* _Your assignment_: Each line of data below must be printed exactly as written, with any pictures removed.

Collected data:
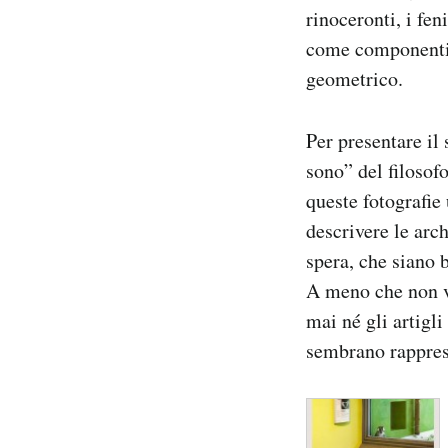
rinoceronti, i fen
Notifiche mobile
Regala il Post
come componenti d
Hai bisogno di aiuto?
geometrico.
Esci
Per presentare il
sono” del filosof
queste fotografie
descrivere le arch
spera, che siano 
A meno che non ve
mai né gli artigli
sembrano rapprese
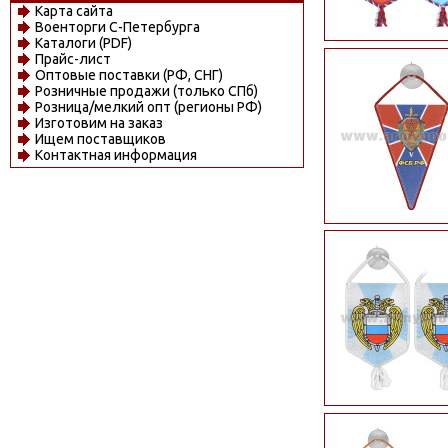
Карта сайта
Военторги С-Петербурга
Каталоги (PDF)
Прайс-лист
Оптовые поставки (РФ, СНГ)
Розничные продажи (только СПб)
Розница/мелкий опт (регионы РФ)
Изготовим на заказ
Ищем поставщиков
Контактная информация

* _Solution to this exercise_:
rinoceronti, i fen
Notifiche mobile
Regala il Post
come componenti d
Hai bisogno di aiuto?
geometrico.
Esci
Per presentare il
sono” del filosof
queste fotografie
descrivere le arch
spera, che siano 
A meno che non ve
mai né gli artigli
sembrano rapprese
Карта сайта
Военторги С-Петербурга
Каталоги (PDF)
Прайс-лист
Оптовые поставки (РФ, СНГ)
Розничные продажи (только СПб)
Розница/мелкий опт (регионы РФ)
Изготовим на заказ
Ищем поставщиков
Контактная информация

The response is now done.